More specifically the problem seems to be in the so named swapMap used by EqualitySwapper (postprocessor/EqualitySwapper.scala). The EqualitySwapper tries to rewrite a given expression until a fix point is reached. However, the given swapMap does not guarentee that such a point is reached. The observed behavior is that sometimes the map contains substitutions like

A -> f(A)
...

which esults in "A => f(A) => f(f(A)) => ..." causing the "out of memory" condition. Sometimes the map contains substitutions on the form

f(A) -> f(B)
B -> A

causing the rewriting to alternate between two expressions, f(A) => f(B) => f(A) => f(B) => ... which ends in "timeout" (given that a timeout value has been set).

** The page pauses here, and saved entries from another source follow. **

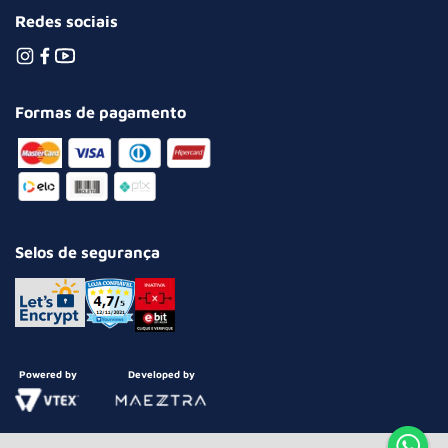
Redes sociais
Formas de pagamento
Selos de segurança
Powered by
Developed by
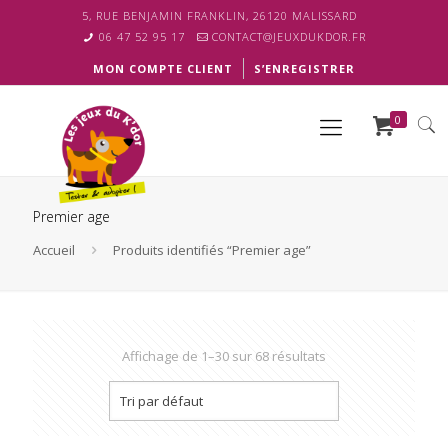
5, RUE BENJAMIN FRANKLIN, 26120 MALISSARD
06 47 52 95 17
CONTACT@JEUXDUKDOR.FR
MON COMPTE CLIENT
S’ENREGISTRER
0
Premier age
Accueil
Produits identifiés “Premier age”
Affichage de 1–30 sur 68 résultats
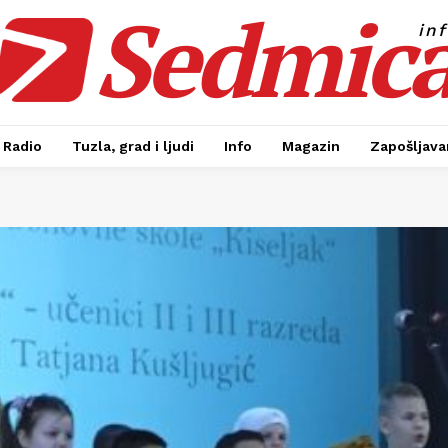
Sedmic
in
Radio
Tuzla, grad i ljudi
Info
Magazin
Zapošljavan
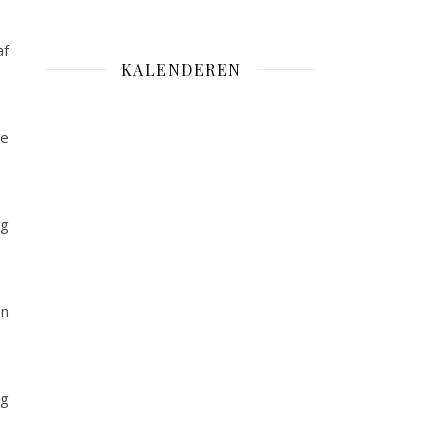
af
KALENDEREN
ge
og
en
og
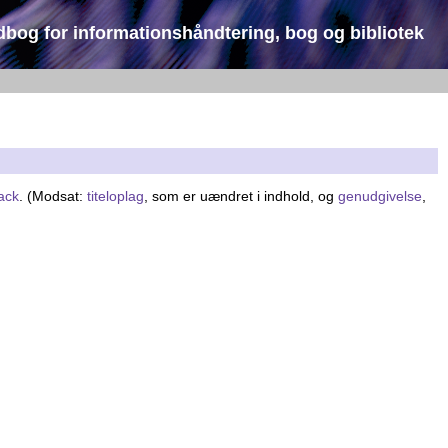
dbog for informationshåndtering, bog og bibliotek
ack
. (Modsat:
titeloplag
, som er uændret i indhold, og
genudgivelse
,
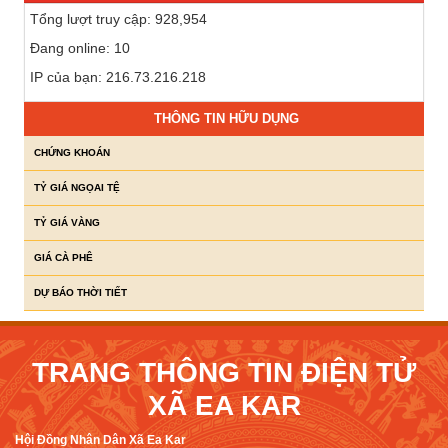
Tổng lượt truy cập: 928,954
Đang online: 10
IP của bạn: 216.73.216.218
THÔNG TIN HỮU DỤNG
CHỨNG KHOÁN
TỶ GIÁ NGỌAI TỆ
TỶ GIÁ VÀNG
GIÁ CÀ PHÊ
DỰ BÁO THỜI TIẾT
TRANG THÔNG TIN ĐIỆN TỬ
XÃ EA KAR
Hội Đồng Nhân Dân Xã Ea Kar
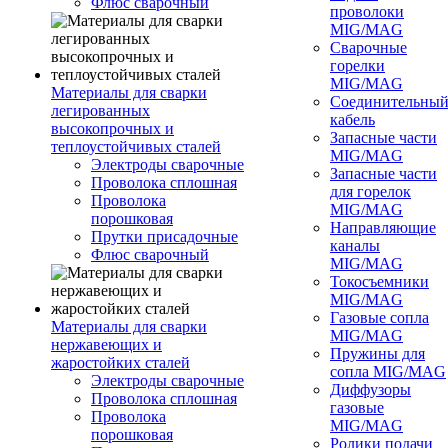
Флюс сварочный
проволоки
MIG/MAG
Сварочные
горелки
MIG/MAG
Материалы для сварки
Соединительны
легированных
кабель
высокопрочных и
Запасные части
теплоустойчивых сталей
MIG/MAG
Электроды сварочные
Запасные части
Проволока сплошная
для горелок
Проволока
MIG/MAG
порошковая
Направляющие
Прутки присадочные
каналы
Флюс сварочный
MIG/MAG
Токосъемники
MIG/MAG
Газовые сопла
Материалы для сварки
MIG/MAG
нержавеющих и
Пружины для
жаростойких сталей
сопла MIG/MAG
Электроды сварочные
Диффузоры
Проволока сплошная
газовые
Проволока
MIG/MAG
порошковая
Ролики подачи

The swapMap is created from a so called valueSet by calling valueSet.ToExplicitFormMap. However, the valueSet looks strange at times. The following set has been collected when running the get-1.c test case, and using a quantified heap term. The valueSet is of type Set[Set[ITerm]], and :: is used as a separator between elements in the inner set.

{O_Int(1) :: read(_0, counterAddr(_0))}, 
{_6 :: _1}, 
{read(_0, _3) :: O_Int(_7)}, 
{getInt(read(_0, _3)) :: 0 :: _7 :: (-1 + getInt(read(_0, counterAddr(_0)))) :: _9 :: _2 :: getInt(read(_0, counterAddr(_0)))}, 
{_3 :: _8 :: counterAddr(_0) :: _4})

The strange thing is the fourth set {getInt(read(_0, _3)) :: 0 :: _7 :: (-1 + getInt(read(_0, counterAddr(_0)))) :: _9 :: _2 :: getInt(read(_0, counterAddr(_0)))}. Apparently it corresponds to the constant value 0 (the second element in the set). Therefore getInt(read(_0, counterAddr(_0)) (the last element) should also correspond to 0. However, since (-1 + getInt(read(_0, counterAddr(_0)))) is also part of the set, this means that -1 + 0 should also correspond to 0. Which seems plain wrong.